Action item => Stop at the line that contains "Free AI Image Tools Online". Until then, set down each line of the records exactly, beginning with the first, and skip pictures.

Available data =>
——
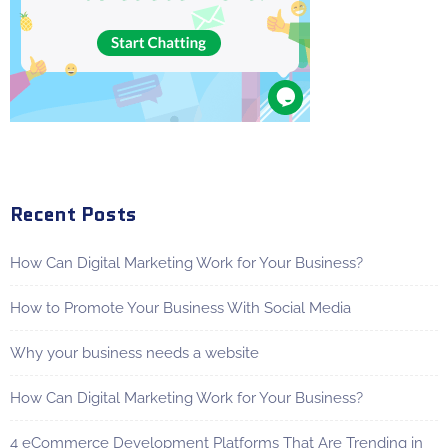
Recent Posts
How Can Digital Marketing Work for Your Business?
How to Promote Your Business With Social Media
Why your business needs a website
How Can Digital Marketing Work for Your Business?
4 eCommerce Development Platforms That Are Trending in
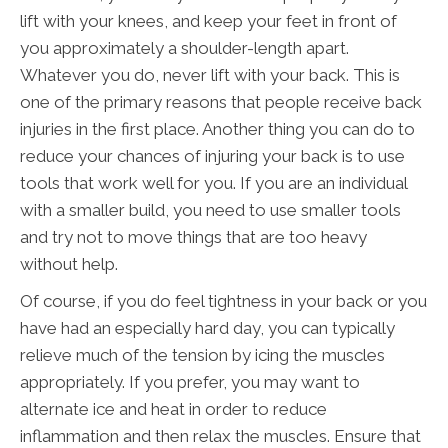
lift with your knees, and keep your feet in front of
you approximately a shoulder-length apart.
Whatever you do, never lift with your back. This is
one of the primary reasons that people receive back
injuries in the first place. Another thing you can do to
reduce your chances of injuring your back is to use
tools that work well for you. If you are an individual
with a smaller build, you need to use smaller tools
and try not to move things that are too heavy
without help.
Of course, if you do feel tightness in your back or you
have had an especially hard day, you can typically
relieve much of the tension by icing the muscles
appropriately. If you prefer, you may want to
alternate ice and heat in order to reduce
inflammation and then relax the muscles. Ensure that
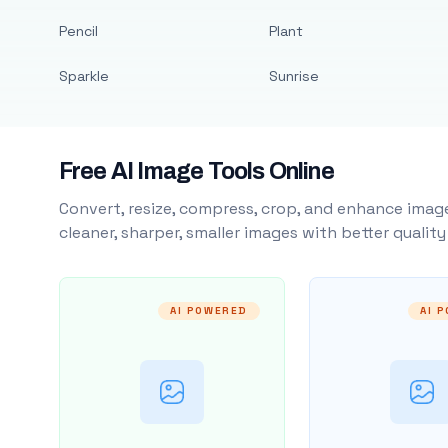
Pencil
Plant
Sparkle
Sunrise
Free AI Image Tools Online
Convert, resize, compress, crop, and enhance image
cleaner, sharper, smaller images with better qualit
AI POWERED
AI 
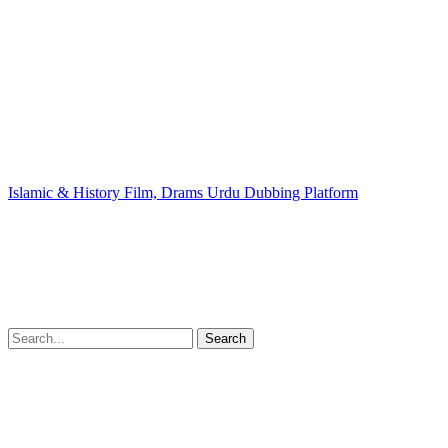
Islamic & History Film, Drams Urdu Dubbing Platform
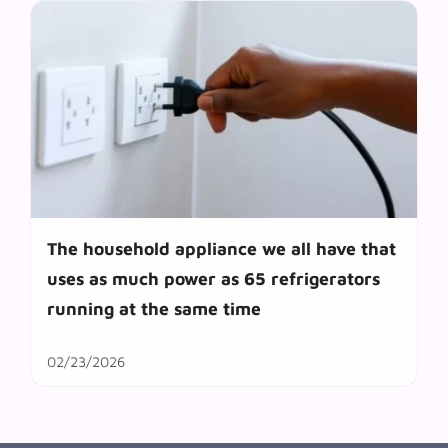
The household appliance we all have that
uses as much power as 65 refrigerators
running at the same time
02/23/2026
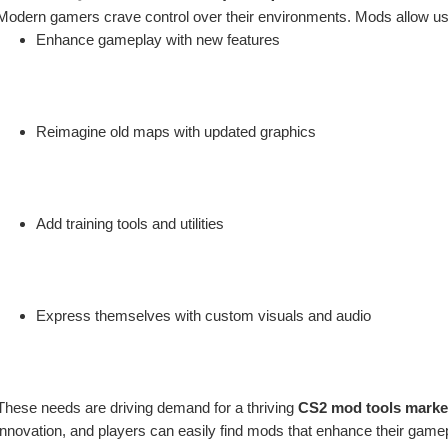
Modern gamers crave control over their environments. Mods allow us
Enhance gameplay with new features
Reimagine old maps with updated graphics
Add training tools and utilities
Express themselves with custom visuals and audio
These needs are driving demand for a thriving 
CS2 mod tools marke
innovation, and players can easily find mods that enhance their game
——
Answer section =>
Recent Posts
How Can Digital Marketing Work for Your Business?
How to Promote Your Business With Social Media
Why your business needs a website
How Can Digital Marketing Work for Your Business?
4 eCommerce Development Platforms That Are Trending in
lift with your knees, and keep your feet in front of
you approximately a shoulder-length apart.
Whatever you do, never lift with your back. This is
one of the primary reasons that people receive back
injuries in the first place. Another thing you can do to
reduce your chances of injuring your back is to use
tools that work well for you. If you are an individual
with a smaller build, you need to use smaller tools
and try not to move things that are too heavy
without help.
Of course, if you do feel tightness in your back or you
have had an especially hard day, you can typically
relieve much of the tension by icing the muscles
appropriately. If you prefer, you may want to
alternate ice and heat in order to reduce
inflammation and then relax the muscles. Ensure that
Pencil
Plant
Sparkle
Sunrise
Free AI Image Tools Online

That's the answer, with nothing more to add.